Hi i am going to look at a cat and not sure what to look for in an older cat as i've always had kittens and just taken them. The owner says she cannot keep her as she is allergic, no idea how long she's had her so no idea if cat has been to more then one home. She said she is a friendly loving cat but can sometimes be a bit timid. What should i be on the lookout for?

Kay


----------



## professor waffle (Apr 23, 2005)

Ideally you want a sociable cat that isn't bad tempered & is used to children. N plagues the life out of our cat but he's quite placid & just moves away if it all gets too much rather than scratchin. Mind you havin said that sometimes if the cat does retaliate it means the child has a bit more respect for it.

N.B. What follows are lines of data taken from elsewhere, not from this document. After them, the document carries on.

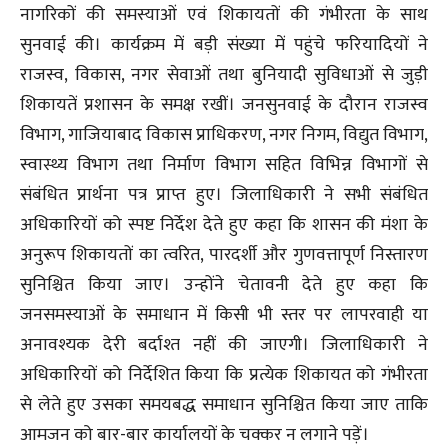
नागरिकों की समस्याओं एवं शिकायतों की गंभीरता के साथ
सुनवाई की। कार्यक्रम में बड़ी संख्या में पहुंचे फरियादियों ने
राजस्व, विकास, नगर सेवाओं तथा बुनियादी सुविधाओं से जुड़ी
शिकायतें प्रशासन के समक्ष रखीं। जनसुनवाई के दौरान राजस्व
विभाग, गाजियाबाद विकास प्राधिकरण, नगर निगम, विद्युत विभाग,
स्वास्थ्य विभाग तथा निर्माण विभाग सहित विभिन्न विभागों से
संबंधित प्रार्थना पत्र प्राप्त हुए। जिलाधिकारी ने सभी संबंधित
अधिकारियों को स्पष्ट निर्देश देते हुए कहा कि शासन की मंशा के
अनुरूप शिकायतों का त्वरित, पारदर्शी और गुणवत्तापूर्ण निस्तारण
सुनिश्चित किया जाए। उन्होंने चेतावनी देते हुए कहा कि
जनसमस्याओं के समाधान में किसी भी स्तर पर लापरवाही या
अनावश्यक देरी बर्दाश्त नहीं की जाएगी। जिलाधिकारी ने
अधिकारियों को निर्देशित किया कि प्रत्येक शिकायत को गंभीरता
से लेते हुए उसका समयबद्ध समाधान सुनिश्चित किया जाए ताकि
आमजन को बार-बार कार्यालयों के चक्कर न लगाने पड़ें।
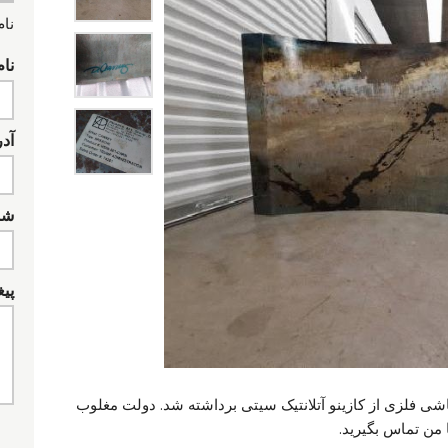
نام
نام
آد
شما
پیغ
 این نقاشی فلزی از کازینو آتلانتیک سیتی برداشته شد. دولت مغلوب
من تماس بگیرید.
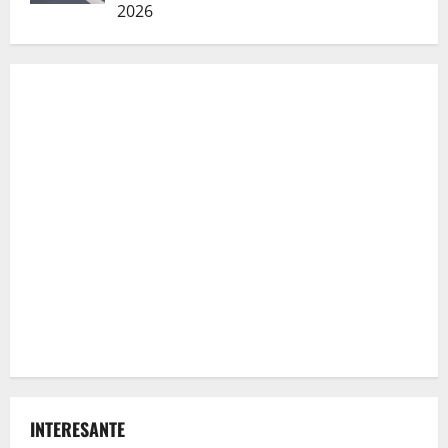
2026
INTERESANTE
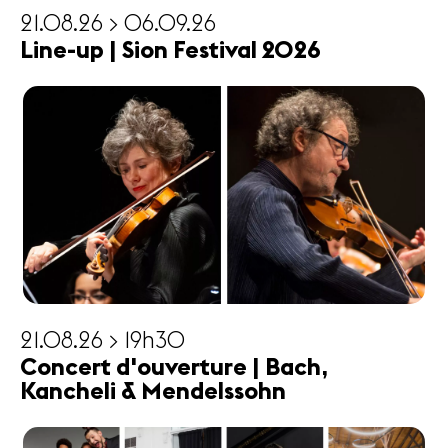
21.08.26 > 06.09.26
Line-up | Sion Festival 2026
21.08.26 > 19h30
Concert d'ouverture | Bach,
Kancheli & Mendelssohn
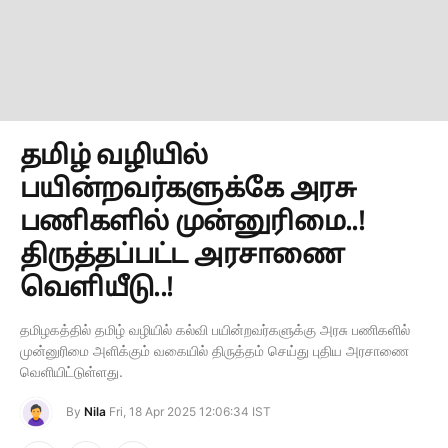
தமிழ் வழியில்
பயின்றவர்களுக்கே அரசு
பணிகளில் முன்னுரிமை..!
திருத்தப்பட்ட அரசாணை
வெளியீடு..!
தமிழகத்தில் தமிழ் வழியில் கல்வி பயின்றவர்களுக்கு அரசு பணிகளில்
முன்னுரிமை அளிக்கும் வகையில் திருத்தம் செய்து புதிய அரசாணை
வெளியிட்டுள்ளது.
By
Nila
Fri, 18 Apr 2025 12:06:34 IST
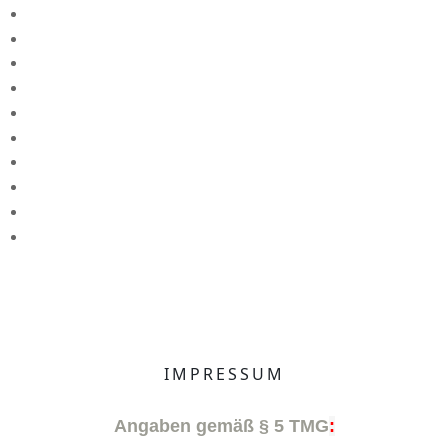
IMPRESSUM
Angaben gemäß § 5 TMG
:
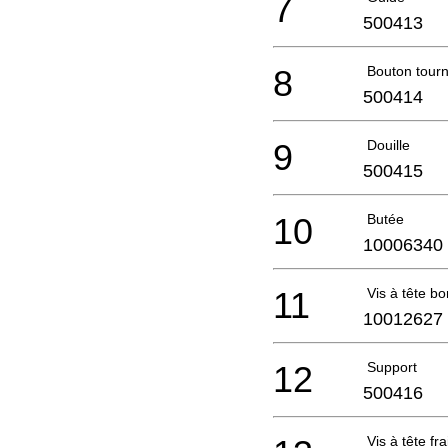
7
500413
8
Bouton tour
500414
9
Douille
500415
10
Butée
10006340
11
Vis à tête 
10012627
12
Support
500416
Vis à tête f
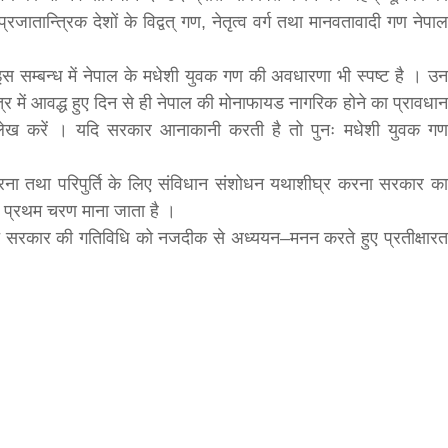
रजातान्त्रिक देशों के विद्वत् गण, नेतृत्व वर्ग तथा मानवतावादी गण नेपाल
स सम्बन्ध में नेपाल के मधेशी युवक गण की अवधारणा भी स्पष्ट है । उन
ुत्र में आवद्ध हुए दिन से ही नेपाल की मोनाफायड नागरिक होने का प्रावधान
उल्लेख करें । यदि सरकार आनाकानी करती है तो पुनः मधेशी युवक गण
रना तथा परिपुर्ति के लिए संविधान संशोधन यथाशीघ्र करना सरकार का
का प्रथम चरण माना जाता है ।
्रति सरकार की गतिविधि को नजदीक से अध्ययन–मनन करते हुए प्रतीक्षारत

Cat needs to be litter trained & be all up to date with jabs, Oh & with a female you need to make sure she's spayed otherwise you'll end up with every tom in the vicinity calling for her during the night & kittens to boot! Make sure you ask if she's been flea treated too if she's an outdoor cat & wormed. The owner should divulge any ongoing health problems too.


----------



## fuzzier (Oct 31, 2005)

I got my moggie today and she has settled really quickly. She's eating' drinking and using her kitty tray, and has been exploring the bungalow and now she's sat here beside me purring away, and omg her purr is loud  .
Vets on Wednesday for a checkup etc, god knows how much that is gonna cost i dread to think got a few insurance quotes to mull over too, would you pay the extra for lifetime condition cover or just the 12 month normal cover?
Kay


----------



## LoisLane (Apr 26, 2007)

Hi fuzzier

Enjoy your new furry friend!

Insurance is a tricky one, we chose not to insure our dog who is now 19 months old.  Perhaps but the money away every month into a kitty account incase you have any problems?  See what the vet says, surely though if there are any problems already the previous owners should help with the costs?

Good luck

Louj


----------



## fuzzier (Oct 31, 2005)

Louj, which previous owners would that be? The person i got her from said she knew of at least 3 homes before her whch makes me home number 5. And she said she'd never been to the vets with Magic. We're going to the vets either tomorrow or Thursday, gonna cost me an arm and a leg i'm sure.


----------



## LoisLane (Apr 26, 2007)

Oh lol, good luck!  

Louj


----------